In recent years, couples here in Florida and elsewhere who are looking to spend the rest of their lives together are doing so with an eye to the possibility that the relationship may not last. Considering the fact that a significant number of marriages end in divorce, this would be a wise move. What would not be wise is failing to make sure that a prenuptial agreement has the best chance of standing up in court if needed.
The following issues could invalidate all or a portion of a prenuptial agreement:
- One party fails to provide complete, truthful and accurate information and disclosures to the other party.
- One or more terms are considered “unconscionable” because it leaves one party in a far less advantageous position post-divorce.
- Either party failed to thoroughly review the agreement and did not employ the assistance and advice of an attorney prior to signing it.

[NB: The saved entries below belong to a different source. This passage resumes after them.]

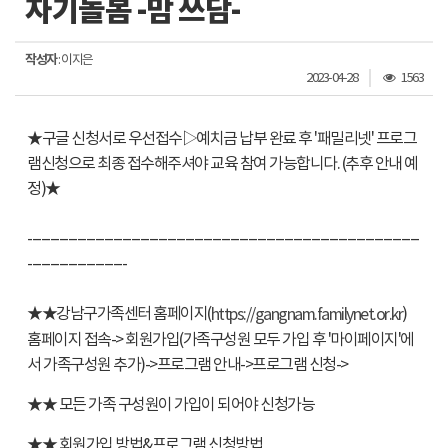
자기돌봄 -맘 쓰담-
작성자
: 이지은
조
2023-04-28
1563
회
수
★구글 신청서로 우선접수▷예치금 납부 완료 후 '패밀리넷' 프로그
램신청으로 최종 접수해주셔야 교육 참여 가능합니다. (추후 안내 예
정)★
---------------------------------------------------------------------------------------
----------------------
★★강남구가족센터 홈페이지(
)
https://gangnam.familynet.or.kr
홈페이지 접속-> 회원가입(가족구성원 모두 가입 후 '마이페이지'에
서 가족구성원 추가)->프로그램 안내->프로그램 신청->
★★ 모든 가족 구성원이 가입이 되어야 신청가능
★★ 회원가입 방법&프로그램 신청방법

- One person felt pressured into signing it due to coercion or duress.
- The parties did not have enough time to properly review and negotiate the agreement.

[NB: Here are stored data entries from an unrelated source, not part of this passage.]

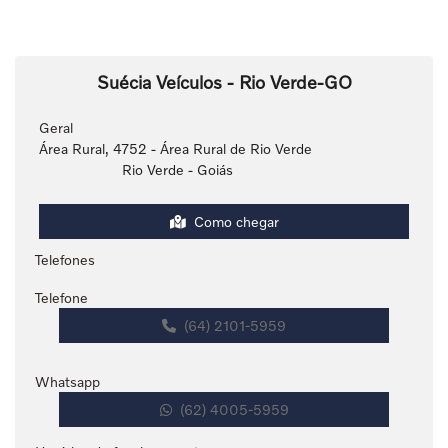
Suécia Veículos - Rio Verde-GO
Geral
Área Rural, 4752 - Área Rural de Rio Verde
Rio Verde - Goiás
Como chegar
Telefones
Telefone
(64) 2101-5959
Whatsapp
(62) 4005-5959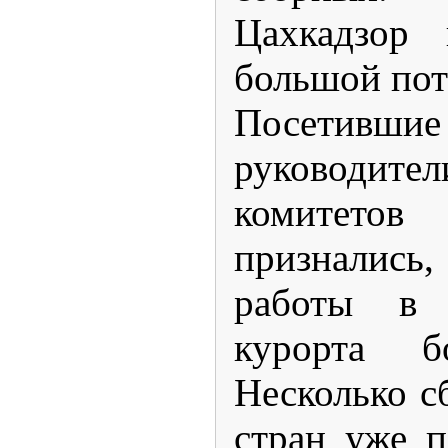
Цахкадзор 
большой пот
Посетивш
руководите
комитетов
призналис
работы в с
курорта б
Несколько с
стран уже п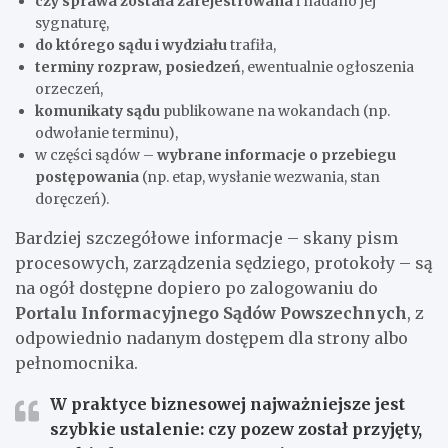
czy sprawa została zarejestrowana
i nadano jej
sygnaturę,
do którego sądu i wydziału
trafiła,
terminy rozpraw, posiedzeń
, ewentualnie ogłoszenia
orzeczeń,
komunikaty sądu
publikowane na wokandach (np.
odwołanie terminu),
w części sądów –
wybrane informacje o przebiegu
postępowania
(np. etap, wysłanie wezwania, stan
doręczeń).
Bardziej szczegółowe informacje – skany pism
procesowych, zarządzenia sędziego, protokoły – są
na ogół dostępne dopiero po zalogowaniu do
Portalu Informacyjnego Sądów Powszechnych
, z
odpowiednio nadanym dostępem dla strony albo
pełnomocnika.
W praktyce biznesowej najważniejsze jest
szybkie ustalenie: czy pozew został przyjęty,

- The written agreement was not executed in accordance with Florida law.
Any of the above could mean that a couple who decides to divorce could end up having to reach a divorce settlement from scratch. The primary reason most people enter into a prenuptial agreement is to avoid as much contention during a divorce as possible. Therefore, couples who do not want to deal with this eventuality will want to make sure they avoid the above mistakes.
During an already emotional, uncomfortable and potentially contentious time, it may be more difficult for the parties to reach an amicable agreement as they did when they executed the prenuptial agreement. Working with an attorney to create this document may be the best course of action. Otherwise, the divorce process could end in a court battle neither party ever wanted or intended.